— Да.
— Вставай. Я научу тебя сражаться ножом.
Она уставилась на него.
— От болезни слух пропал? — рявкнул он. — На ноги. Хочешь путешествовать, лучше уметь защищаться. Нож не отразит стрелы, но порой он полезен. Я не буду все время бегать по миру, спасая тебя от глупости.
Она неуверенно встала. Он потянулся наверх, сорвал сосульку с ветки. Лед стал мягче, менял форму в его руке.
Вася голодно смотрела, желая тоже творить чудеса.
В его пальцах сосулька стала длинным кинжалом, твердым и идеальным. Клинок был изо льда, рукоять — хрустальной. Холодное бледное оружие.
Морозко протянул его ей.
— Но… я не… — лепетала она, глядя на сияющий кинжал. Девочки не трогали оружие, кроме ножа на кухне или топорика для дров. И нож изо льда…
— Теперь да, — сказал он. — Путница, — огромный голубой лес был тихим, как церковь под луной, черные деревья поднимались к небу, сливаясь с тучами.
Вася подумала о братьях, как они учились владеть луком или мечом, и ей было странно ощущать себя такой.
— Держать нужно вот так, — сказал Морозко. Его пальцы накрыли ее, поправляя хватку. Его ладонь была ледяной. Она вздрогнула.
Он отпустил ее и отошел, лицо не изменилось. Кристаллы льда блестели в его темных волосах, похожий нож лежал в его ладони.
Вася сглотнула, во рту пересохло. Кинжал тянул руку к земле. Лед не был таким тяжелым.
— Вот так, — сказал Морозко.
В следующий миг она сплевывала снег, руку жгло, кинжал не было видно.
Она искала осколки, уверенная, что он разбился. Но он лежал целым, невинный и опасный, отражал свет огня.
Вася осторожно схватила его, как он показал ей, и попробовала снова.

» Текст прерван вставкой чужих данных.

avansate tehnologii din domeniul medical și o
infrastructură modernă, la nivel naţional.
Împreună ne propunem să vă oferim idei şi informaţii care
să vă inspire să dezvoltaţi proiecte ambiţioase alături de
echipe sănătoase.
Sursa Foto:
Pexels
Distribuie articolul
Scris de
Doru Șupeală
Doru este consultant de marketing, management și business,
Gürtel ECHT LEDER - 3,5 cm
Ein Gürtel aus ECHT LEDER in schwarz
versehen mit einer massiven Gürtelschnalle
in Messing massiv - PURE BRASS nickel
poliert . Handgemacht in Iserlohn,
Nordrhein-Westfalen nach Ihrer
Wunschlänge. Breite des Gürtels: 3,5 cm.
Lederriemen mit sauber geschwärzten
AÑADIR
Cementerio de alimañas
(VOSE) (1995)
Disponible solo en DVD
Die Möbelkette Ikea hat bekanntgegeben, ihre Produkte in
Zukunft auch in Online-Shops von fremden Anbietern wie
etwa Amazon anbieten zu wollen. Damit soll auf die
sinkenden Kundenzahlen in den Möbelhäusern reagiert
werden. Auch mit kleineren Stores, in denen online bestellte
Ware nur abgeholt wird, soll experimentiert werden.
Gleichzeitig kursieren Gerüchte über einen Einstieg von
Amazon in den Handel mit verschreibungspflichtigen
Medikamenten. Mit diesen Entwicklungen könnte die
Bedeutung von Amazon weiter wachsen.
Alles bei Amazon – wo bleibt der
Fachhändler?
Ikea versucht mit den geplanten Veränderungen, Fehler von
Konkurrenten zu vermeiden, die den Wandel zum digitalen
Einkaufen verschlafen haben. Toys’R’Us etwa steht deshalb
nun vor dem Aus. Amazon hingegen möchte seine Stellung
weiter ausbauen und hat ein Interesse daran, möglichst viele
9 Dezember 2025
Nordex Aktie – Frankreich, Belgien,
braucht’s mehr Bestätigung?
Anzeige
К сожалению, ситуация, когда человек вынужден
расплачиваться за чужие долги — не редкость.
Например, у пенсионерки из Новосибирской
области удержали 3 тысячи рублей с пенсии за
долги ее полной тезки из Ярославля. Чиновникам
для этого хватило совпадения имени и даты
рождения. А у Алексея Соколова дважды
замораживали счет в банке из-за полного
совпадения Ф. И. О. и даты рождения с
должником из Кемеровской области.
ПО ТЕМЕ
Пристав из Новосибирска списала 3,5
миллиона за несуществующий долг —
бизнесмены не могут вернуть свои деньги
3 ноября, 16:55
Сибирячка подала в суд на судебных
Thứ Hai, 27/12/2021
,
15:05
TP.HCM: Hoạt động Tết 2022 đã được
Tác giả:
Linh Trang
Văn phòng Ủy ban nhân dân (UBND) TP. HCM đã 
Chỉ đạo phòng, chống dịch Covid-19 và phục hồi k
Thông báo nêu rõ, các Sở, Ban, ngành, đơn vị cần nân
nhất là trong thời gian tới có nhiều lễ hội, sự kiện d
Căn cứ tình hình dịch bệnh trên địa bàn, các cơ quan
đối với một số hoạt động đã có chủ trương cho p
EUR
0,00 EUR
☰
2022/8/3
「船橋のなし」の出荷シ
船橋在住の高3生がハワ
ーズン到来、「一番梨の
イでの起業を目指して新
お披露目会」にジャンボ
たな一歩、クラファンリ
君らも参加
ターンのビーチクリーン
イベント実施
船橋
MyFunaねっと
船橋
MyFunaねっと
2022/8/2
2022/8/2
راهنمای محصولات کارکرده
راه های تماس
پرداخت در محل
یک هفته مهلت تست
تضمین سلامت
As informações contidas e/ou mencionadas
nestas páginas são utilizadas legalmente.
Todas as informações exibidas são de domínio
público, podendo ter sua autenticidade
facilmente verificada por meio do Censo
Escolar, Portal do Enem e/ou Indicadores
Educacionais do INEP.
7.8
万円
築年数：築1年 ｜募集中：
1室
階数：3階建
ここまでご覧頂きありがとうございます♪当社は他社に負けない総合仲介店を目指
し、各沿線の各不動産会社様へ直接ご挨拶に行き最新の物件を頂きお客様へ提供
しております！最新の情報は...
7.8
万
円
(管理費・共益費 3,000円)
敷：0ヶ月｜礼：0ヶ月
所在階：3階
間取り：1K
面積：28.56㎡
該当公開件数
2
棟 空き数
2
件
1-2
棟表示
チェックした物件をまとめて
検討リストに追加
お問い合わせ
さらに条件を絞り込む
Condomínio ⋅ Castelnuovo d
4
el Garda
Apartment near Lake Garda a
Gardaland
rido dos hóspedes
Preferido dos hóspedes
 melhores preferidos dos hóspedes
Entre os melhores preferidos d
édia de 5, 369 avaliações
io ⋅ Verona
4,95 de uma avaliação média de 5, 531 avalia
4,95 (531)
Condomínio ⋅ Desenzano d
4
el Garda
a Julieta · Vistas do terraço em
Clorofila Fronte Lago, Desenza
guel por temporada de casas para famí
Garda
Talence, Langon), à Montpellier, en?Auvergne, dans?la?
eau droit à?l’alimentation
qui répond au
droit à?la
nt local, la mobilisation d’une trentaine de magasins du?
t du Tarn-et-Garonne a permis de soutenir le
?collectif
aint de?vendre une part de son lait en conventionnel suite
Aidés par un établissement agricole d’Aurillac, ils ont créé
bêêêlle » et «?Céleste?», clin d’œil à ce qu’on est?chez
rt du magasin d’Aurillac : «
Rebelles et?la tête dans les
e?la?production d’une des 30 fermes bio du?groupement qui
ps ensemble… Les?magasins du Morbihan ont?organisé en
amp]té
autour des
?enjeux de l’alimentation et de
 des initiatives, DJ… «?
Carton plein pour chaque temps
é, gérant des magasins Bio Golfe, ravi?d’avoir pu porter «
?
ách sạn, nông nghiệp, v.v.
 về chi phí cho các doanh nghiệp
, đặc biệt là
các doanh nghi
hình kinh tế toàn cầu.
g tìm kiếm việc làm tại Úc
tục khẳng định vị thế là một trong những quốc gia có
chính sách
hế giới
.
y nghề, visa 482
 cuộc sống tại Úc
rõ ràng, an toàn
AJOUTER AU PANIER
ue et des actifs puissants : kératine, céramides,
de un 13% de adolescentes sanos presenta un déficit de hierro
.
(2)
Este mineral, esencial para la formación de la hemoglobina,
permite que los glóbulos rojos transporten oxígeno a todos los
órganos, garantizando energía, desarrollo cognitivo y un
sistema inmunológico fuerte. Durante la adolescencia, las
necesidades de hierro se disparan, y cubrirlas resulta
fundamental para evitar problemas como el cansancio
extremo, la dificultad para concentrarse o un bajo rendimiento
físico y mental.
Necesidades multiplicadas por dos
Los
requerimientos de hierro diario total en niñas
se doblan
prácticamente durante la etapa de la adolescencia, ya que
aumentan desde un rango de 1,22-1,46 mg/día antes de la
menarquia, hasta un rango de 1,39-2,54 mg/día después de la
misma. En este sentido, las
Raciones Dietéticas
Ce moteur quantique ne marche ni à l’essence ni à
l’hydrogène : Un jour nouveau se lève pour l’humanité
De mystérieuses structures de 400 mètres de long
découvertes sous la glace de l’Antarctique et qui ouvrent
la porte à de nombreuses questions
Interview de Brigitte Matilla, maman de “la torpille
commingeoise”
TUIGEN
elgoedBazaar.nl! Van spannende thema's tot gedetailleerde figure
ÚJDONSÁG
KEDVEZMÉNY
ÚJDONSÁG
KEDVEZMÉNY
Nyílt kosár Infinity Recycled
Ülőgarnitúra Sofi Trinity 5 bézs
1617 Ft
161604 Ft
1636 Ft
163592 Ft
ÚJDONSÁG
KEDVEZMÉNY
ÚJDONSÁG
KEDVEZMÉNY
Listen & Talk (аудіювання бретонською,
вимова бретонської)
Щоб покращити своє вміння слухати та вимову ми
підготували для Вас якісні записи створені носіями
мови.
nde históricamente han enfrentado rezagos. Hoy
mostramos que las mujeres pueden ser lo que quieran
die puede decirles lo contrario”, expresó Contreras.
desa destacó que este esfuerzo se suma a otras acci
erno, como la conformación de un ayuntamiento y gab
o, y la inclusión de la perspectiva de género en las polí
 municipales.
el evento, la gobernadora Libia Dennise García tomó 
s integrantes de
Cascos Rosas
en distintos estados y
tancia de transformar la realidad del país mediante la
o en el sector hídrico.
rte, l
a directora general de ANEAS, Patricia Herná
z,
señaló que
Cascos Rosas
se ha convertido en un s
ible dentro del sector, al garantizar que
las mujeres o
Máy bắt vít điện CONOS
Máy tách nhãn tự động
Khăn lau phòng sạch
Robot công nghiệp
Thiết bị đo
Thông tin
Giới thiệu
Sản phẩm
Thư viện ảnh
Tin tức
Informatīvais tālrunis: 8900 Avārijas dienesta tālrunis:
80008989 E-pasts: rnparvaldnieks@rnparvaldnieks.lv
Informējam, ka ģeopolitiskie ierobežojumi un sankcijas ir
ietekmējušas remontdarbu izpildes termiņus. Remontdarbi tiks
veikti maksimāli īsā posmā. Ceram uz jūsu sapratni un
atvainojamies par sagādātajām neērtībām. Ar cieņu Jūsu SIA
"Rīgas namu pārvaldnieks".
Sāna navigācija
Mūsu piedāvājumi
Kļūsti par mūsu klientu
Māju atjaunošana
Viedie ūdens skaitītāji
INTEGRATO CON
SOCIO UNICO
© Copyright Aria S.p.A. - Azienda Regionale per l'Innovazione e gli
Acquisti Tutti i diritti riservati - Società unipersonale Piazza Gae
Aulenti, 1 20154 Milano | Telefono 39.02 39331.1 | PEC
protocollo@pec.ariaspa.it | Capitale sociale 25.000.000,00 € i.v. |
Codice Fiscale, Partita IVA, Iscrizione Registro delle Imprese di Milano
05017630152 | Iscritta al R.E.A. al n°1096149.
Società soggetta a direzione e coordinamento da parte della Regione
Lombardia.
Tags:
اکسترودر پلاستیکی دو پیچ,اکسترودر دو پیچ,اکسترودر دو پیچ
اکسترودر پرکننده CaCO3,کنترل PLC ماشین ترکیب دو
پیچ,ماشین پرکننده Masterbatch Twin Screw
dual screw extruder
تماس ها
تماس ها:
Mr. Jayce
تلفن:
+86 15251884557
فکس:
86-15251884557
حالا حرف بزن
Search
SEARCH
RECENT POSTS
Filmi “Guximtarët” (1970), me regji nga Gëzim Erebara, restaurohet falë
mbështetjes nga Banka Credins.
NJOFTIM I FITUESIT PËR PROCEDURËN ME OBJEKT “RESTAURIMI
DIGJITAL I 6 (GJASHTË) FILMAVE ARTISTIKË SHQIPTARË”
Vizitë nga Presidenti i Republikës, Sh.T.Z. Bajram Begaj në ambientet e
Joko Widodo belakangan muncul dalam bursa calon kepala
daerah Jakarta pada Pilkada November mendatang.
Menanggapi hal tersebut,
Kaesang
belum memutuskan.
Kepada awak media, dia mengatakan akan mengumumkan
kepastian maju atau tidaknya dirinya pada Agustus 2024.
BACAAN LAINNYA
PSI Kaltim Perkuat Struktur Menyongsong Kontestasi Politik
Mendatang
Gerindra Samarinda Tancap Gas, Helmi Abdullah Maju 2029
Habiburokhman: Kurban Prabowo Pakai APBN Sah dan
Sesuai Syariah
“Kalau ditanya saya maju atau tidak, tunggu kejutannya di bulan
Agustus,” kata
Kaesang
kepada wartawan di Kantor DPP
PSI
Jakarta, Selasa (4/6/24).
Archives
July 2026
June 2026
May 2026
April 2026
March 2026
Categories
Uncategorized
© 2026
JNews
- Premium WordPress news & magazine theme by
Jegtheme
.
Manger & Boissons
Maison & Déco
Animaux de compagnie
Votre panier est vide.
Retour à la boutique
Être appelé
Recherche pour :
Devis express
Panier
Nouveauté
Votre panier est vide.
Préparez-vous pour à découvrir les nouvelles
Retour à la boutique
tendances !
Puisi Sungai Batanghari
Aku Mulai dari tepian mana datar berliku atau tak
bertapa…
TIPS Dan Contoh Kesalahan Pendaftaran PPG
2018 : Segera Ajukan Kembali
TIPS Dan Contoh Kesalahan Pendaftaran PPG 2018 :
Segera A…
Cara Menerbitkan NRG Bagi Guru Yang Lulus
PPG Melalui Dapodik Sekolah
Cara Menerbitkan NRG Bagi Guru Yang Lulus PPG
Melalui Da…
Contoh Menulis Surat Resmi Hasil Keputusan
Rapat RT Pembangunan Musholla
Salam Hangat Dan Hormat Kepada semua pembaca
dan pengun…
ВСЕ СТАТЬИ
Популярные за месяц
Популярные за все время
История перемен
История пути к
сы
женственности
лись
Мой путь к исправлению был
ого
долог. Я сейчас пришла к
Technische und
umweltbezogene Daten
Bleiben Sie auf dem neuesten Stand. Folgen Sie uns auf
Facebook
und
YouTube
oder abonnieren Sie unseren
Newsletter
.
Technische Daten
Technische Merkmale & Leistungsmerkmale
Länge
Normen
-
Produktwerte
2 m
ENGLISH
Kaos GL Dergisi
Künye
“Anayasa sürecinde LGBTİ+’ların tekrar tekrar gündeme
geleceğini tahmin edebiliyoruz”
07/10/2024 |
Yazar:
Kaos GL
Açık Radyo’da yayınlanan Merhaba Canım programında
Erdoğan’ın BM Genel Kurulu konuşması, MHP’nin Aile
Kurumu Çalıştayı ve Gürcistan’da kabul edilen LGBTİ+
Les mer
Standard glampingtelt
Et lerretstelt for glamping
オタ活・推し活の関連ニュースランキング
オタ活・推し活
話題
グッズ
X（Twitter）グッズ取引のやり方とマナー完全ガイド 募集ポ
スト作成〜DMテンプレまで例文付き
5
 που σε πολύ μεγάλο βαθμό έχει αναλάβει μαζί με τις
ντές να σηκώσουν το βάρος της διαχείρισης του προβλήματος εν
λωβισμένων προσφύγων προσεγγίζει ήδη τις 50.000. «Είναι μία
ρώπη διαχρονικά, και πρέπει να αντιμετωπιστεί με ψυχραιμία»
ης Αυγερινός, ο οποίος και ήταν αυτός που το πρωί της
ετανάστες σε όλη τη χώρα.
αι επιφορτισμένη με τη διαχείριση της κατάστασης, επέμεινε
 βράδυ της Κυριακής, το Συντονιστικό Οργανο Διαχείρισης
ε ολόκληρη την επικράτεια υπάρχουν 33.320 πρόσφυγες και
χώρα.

Она пробовала много раз за долгую ночь, на следующий день и следующую ночь. Он показывал, как повернуть другое лезвие своим, как ударить кого — то внезапно разными способами.
Она была быстрой, как выяснилось, легко двигалась, но у нее не было силы воина. Она быстро уставала. Морозко был беспощаден, он двигался как ветер, его клинок попадал всюду без усилий.
— Где ты научился? — охнула она, подув на ноющие пальцы от падения. — Или сразу знал?
Он не ответил, а протянул руку. Вася поднялась сама.
— Научился? — тогда сказал он. В его голосе была горечь? — Как? Я был таким, я не менялся. Люди давно представили меч в моей руке. Боги пропадают, но не меняются. Попробуй снова.
Вася подняла кинжал и молчала.
Первой ночью они остановились, когда рука Васи задрожала, и клинок выпал из онемевших пальцев. Она склонилась, задыхаясь, тело болело. Лес трещал во тьме за светом костра.
Морозко взглянул на костер, и огонь стал выше, заревел. Вася благодарно опустилась на ветки и грела ладони.